I am suprised how often "get a ten gal tank " has been ignored, it is the min requirement required for this species. The problems you are still getting with water quality are based on water volume. Get a bigger tank and solve the issue.

----------


## Michael

> I am suprised how often "get a ten gal tank " has been ignored, it is the min requirement required for this species. The problems you are still getting with water quality are based on water volume. Get a bigger tank and solve the issue.


I've noticed that 10 gallon aquariums are often priced lower than the 5 gallon/even smaller gimmick 'tanks' they sell. I just don't understand why people have a hard time acquiring a 10 gallon aquarium, they literally are often slightly over $10 dollars and almost always under $15.

It's the price of going to see a movie and some popcorn.

----------


## rob2000

HI Guys, 
Well I wanted to give you a quick update. Bought a anubias nana for the tank to help it cycle (will wash it out first and let it sit with some clean water for a few days-week before putting it in). I also bought some fake plants for the back of the tank since it is darker back there. 

Also, after my water change issue 2 days ago, I have only changed 1 more gallon (readings of ammonia very low at that point) and yesterday and today the ammonia is 0. The nitrates are also 0 and I need to buy a kit for nitrites so that I can check that as well. I have bought "stability" just in case I need some help cycling but I am trying to avoid using it. Just have it on standby for now. 

Frogee is eating and seems happy. He is still bloated but hopefully it will go down (although I know it may not). No meds have been put in the tank.

If I do have a water quality issue I will upgrade to a 10 gal. The filter I bought can support a 10 gal so we will see. Money is not the issue at all, I already have a 29gal tank with fish and a 10gal tank with fish and now a 5gal tank all in the same room and believe me I spend a lot of time and money maintaining them. I just am not sure that the 10 gal is needed just yet. Will keep you posted but I will not be afraid to upgrade if really needed.
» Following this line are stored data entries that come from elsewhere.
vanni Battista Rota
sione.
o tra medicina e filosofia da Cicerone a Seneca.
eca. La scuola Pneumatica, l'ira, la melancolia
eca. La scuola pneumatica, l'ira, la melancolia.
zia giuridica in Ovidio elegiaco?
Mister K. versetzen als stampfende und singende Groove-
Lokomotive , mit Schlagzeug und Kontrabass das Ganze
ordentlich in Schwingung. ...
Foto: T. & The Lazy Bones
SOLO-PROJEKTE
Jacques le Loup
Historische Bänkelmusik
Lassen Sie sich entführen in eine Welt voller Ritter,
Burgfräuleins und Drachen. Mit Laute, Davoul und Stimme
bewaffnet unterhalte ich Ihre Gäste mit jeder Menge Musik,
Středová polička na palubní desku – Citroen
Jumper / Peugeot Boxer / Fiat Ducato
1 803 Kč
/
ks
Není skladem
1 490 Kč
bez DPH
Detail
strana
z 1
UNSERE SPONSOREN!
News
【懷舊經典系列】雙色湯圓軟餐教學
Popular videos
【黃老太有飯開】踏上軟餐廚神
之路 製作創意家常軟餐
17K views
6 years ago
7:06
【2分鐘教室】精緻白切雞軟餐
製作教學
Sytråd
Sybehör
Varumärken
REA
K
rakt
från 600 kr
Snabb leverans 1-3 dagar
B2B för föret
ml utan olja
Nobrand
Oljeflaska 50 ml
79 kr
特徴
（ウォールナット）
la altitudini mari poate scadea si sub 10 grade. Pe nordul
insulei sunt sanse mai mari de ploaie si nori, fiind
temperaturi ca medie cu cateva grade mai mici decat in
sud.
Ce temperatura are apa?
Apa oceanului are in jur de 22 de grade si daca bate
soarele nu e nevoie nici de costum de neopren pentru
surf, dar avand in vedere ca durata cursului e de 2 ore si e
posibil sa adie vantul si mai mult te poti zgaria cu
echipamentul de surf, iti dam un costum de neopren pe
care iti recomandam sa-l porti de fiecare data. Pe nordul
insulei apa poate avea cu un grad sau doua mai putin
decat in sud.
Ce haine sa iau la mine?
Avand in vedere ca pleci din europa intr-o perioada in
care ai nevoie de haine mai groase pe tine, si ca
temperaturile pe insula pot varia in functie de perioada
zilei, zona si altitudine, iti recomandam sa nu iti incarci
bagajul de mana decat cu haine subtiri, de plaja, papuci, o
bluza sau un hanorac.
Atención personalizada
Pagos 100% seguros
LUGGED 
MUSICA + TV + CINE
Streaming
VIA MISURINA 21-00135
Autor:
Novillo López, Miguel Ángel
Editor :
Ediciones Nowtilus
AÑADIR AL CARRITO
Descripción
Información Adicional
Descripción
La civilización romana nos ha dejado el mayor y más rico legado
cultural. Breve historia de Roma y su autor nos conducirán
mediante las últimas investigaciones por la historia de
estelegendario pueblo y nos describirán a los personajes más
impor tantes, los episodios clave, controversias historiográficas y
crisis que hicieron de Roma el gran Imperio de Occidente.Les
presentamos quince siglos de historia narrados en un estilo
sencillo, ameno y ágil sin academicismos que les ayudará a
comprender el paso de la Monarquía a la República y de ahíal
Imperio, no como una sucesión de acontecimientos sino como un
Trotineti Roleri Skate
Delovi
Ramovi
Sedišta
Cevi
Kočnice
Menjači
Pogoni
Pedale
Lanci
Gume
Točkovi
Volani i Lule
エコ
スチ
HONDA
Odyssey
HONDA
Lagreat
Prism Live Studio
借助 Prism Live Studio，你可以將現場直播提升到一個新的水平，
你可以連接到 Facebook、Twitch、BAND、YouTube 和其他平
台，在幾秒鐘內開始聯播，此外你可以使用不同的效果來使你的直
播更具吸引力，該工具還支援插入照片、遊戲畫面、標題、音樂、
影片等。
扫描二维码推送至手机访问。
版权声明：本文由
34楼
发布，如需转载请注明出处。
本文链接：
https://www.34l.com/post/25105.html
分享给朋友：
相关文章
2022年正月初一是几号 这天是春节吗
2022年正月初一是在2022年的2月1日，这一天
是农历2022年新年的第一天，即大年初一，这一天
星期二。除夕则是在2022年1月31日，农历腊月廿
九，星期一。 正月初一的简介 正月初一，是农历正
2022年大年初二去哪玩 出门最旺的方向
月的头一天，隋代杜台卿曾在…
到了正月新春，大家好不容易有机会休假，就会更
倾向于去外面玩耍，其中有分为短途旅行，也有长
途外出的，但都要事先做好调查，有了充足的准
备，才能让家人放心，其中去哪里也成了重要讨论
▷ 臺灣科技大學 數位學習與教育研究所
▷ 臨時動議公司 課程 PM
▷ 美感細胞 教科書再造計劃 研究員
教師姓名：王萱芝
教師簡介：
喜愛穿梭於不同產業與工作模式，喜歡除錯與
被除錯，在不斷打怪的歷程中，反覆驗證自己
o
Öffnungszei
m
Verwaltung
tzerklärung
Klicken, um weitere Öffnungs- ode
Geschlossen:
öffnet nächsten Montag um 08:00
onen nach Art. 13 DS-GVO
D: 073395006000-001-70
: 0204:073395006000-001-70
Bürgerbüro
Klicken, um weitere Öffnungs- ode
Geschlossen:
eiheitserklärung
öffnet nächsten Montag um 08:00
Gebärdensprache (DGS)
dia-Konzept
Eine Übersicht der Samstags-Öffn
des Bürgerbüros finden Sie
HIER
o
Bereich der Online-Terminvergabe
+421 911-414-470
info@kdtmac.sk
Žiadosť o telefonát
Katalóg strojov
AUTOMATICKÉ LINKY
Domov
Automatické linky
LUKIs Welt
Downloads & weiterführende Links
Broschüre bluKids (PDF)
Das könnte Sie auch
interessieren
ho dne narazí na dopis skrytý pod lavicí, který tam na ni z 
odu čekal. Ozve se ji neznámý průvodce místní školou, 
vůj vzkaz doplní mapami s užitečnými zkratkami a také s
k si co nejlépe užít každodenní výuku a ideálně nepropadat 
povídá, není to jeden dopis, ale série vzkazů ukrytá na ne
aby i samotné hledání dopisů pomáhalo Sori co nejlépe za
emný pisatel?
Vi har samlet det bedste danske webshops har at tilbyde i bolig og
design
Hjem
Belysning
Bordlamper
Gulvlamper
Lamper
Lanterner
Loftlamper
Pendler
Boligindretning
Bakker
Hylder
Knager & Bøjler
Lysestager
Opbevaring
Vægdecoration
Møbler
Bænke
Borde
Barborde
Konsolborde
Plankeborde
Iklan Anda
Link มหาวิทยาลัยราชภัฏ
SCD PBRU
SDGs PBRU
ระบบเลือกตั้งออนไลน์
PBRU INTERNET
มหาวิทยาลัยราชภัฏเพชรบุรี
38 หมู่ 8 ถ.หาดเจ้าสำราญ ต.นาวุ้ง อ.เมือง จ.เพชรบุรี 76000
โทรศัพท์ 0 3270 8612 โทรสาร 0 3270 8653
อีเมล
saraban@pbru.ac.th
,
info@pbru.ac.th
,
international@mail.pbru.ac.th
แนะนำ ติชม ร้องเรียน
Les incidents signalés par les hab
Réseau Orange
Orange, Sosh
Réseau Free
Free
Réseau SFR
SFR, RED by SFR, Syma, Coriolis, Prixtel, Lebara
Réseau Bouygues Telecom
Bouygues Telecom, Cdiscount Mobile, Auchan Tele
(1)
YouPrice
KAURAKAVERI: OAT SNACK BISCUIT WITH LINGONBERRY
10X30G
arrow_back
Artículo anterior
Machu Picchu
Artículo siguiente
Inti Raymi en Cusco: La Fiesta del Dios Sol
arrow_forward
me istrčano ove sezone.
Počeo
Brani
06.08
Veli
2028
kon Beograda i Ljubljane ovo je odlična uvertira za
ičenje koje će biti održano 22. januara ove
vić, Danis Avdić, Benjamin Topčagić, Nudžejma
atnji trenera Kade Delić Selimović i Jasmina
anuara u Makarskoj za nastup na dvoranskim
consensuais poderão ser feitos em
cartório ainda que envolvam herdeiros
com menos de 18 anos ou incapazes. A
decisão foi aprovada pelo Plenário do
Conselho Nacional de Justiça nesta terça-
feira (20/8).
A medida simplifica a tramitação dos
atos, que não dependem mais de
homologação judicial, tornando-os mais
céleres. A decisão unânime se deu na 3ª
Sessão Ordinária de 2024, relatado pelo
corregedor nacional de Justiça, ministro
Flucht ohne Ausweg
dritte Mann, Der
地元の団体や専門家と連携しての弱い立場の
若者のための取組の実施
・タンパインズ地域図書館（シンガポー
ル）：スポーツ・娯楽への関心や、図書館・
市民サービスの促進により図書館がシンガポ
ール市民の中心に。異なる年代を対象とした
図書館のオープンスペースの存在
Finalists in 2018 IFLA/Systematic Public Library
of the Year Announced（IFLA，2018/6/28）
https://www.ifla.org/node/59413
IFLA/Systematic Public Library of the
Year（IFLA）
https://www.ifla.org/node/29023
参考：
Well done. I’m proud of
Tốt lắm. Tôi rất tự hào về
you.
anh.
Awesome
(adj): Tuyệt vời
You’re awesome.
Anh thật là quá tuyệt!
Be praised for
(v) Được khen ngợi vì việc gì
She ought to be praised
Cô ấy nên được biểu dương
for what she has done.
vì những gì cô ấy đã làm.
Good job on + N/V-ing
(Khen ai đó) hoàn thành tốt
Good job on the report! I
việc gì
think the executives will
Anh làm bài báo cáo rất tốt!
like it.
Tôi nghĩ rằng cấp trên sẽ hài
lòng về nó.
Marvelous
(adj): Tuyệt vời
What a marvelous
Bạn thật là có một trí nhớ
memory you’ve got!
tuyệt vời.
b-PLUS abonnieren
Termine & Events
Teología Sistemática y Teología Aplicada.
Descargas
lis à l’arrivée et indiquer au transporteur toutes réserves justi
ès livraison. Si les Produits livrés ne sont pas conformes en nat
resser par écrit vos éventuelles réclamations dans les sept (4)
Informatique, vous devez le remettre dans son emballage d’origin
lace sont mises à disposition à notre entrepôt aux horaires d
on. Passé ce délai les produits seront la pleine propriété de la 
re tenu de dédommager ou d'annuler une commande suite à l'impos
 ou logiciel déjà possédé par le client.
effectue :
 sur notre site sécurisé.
Thanks for the suggestion. (P.S. I didnt buy the 5gal, I had it here already and that was the best immediate fix for this issue since it was available quickly and I had an emergency situation).

----------


## rob2000

> I've noticed that 10 gallon aquariums are often priced lower than the 5 gallon/even smaller gimmick 'tanks' they sell. I just don't understand why people have a hard time acquiring a 10 gallon aquarium, they literally are often slightly over $10 dollars and almost always under $15.
> 
> It's the price of going to see a movie and some popcorn.


Just as a random side note... I wish I lived in Illinois, a movie and popcorn in NY is about $20! ha ha.

----------


## rob2000

> I am suprised how often "get a ten gal tank " has been ignored, it is the min requirement required for this species. The problems you are still getting with water quality are based on water volume. Get a bigger tank and solve the issue.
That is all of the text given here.